Burza to jeden z najbardziej spektakularnych i najpotężniejszych przejawów siły natury. Wywołuje w nas ogromne emocje – od lęku, a czasem wręcz panicznego strachu, po zachwyt i magnetyzujące zainteresowanie. To zapewne z tego powodu we wszystkich starożytnych kulturach najważniejszym bóstwom przypisywano atrybuty burzowe – jak chociażby greckiemu Zeusowi, który dzierżył w dłoni śmiercionośną błyskawicę. Na całej kuli ziemskiej notuje się od 50 do 100 uderzeń pioruna na sekundę. Burze pozostają jednym z najgroźniejszych zjawisk atmosferycznych i nadal skrywają wiele tajemnic.

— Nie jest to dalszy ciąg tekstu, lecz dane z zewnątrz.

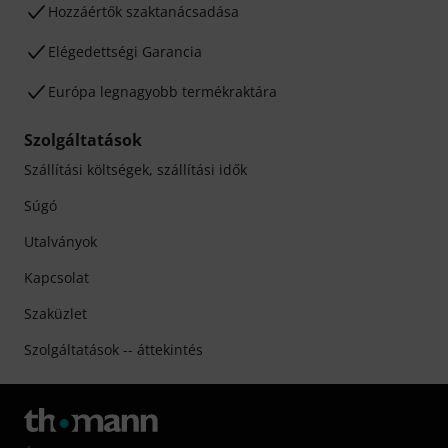
Hozzáértők szaktanácsadása
Elégedettségi Garancia
Európa legnagyobb termékraktára
Szolgáltatások
Szállítási költségek, szállítási idők
Súgó
Utalványok
Kapcsolat
Szaküzlet
Szolgáltatások -- áttekintés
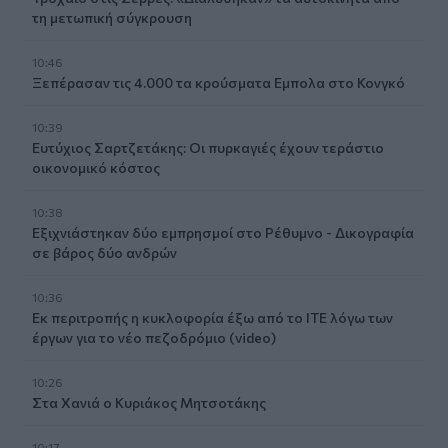
τη μετωπική σύγκρουση
10:46
Ξεπέρασαν τις 4.000 τα κρούσματα Εμπολα στο Κονγκό
10:39
Ευτύχιος Σαρτζετάκης: Οι πυρκαγιές έχουν τεράστιο
οικονομικό κόστος
10:38
Εξιχνιάστηκαν δύο εμπρησμοί στο Ρέθυμνο - Δικογραφία
σε βάρος δύο ανδρών
10:36
Εκ περιτροπής η κυκλοφορία έξω από το ΙΤΕ λόγω των
έργων για το νέο πεζοδρόμιο (video)
10:26
Στα Χανιά ο Κυριάκος Μητσοτάκης
10:17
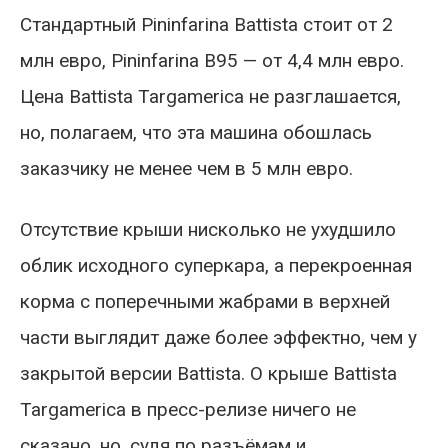
Стандартный Pininfarina Battista стоит от 2
млн евро, Pininfarina B95 — от 4,4 млн евро.
Цена Battista Targamerica не разглашается,
но, полагаем, что эта машина обошлась
заказчику не менее чем в 5 млн евро.
Отсутствие крыши нисколько не ухудшило
облик исходного суперкара, а перекроенная
корма с поперечными жабрами в верхней
части выглядит даже более эффектно, чем у
закрытой версии Battista. О крыше Battista
Targamerica в пресс-релизе ничего не
сказано, но, судя по разъёмам и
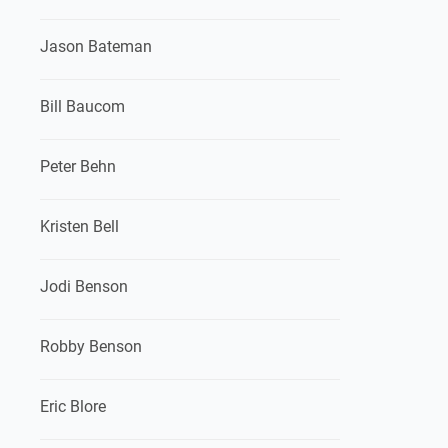
Jason Bateman
Bill Baucom
Peter Behn
Kristen Bell
Jodi Benson
Robby Benson
Eric Blore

AUTOR: Mateusz Barczyk, IMGW-PIB/Centrum Meteorologicznej Osłony Kraju
Chmura kłębiasta Cumulonimbus – to ona jest odpowiedzialna za zjawiska burzowe. Powstaje w wyniku dynamicznych ruchów konwekcyjnych w atmosferze, które są zasilane warunkami i procesami fizycznymi – chwiejnością atmosfery oraz przemianą pary wodnej w wodę i lód. Wyzwalane są wówczas ogromne zasoby energii, która uruchamia dynamiczne prądy wstępujące i zstępujące. Wyobraźmy sobie chmurę Cumulonimbus jako maszynę parową… bez ścian. Dzięki skondensowanym, silnym ruchom powietrza nie ulega ona rozpadowi, a paliwem do jej działania jest para wodna znajdująca się w wilgotnym powietrzu. Potrzebne są jeszcze warunki pracy i mechanizm wprawiający maszynę w ruch. W tym pierwszym wypadku jest to nierównomierne nagrzanie warstw atmosfery. Im cieplejsze powietrze zalegające w dolnych partiach i chłodniejsze w wyższych, tym szybszy staje się proces budowy chmury. Start naszej „maszyny” mogą spowodować różne czynniki – fronty atmosferyczne i wewnątrzmasowe, orografia – coś, co pozwoli wilgotnemu i ciepłemu powietrzu się wznosić.
Burzowa mapa świata
Na Ziemi najlepsze warunki do powstania burz panują w tropikach. W rejonach okołorównikowych, gdzie powietrze jest bardzo wilgotne, a poziom usłonecznienia – wysoki, notuje się ponad 200 dni w roku z burzą. Rekordzistą jest Jezioro Wiktorii w Ugandzie – tam średnia roczna liczba dni z burzami przekracza 240 rocznie! Im bliżej biegunów, tym mniejsza szansa na wystąpienie burzy. Ale zjawiska te mogą występować pod każdą szerokością geograficzną i w różnych porach roku – nawet zimą.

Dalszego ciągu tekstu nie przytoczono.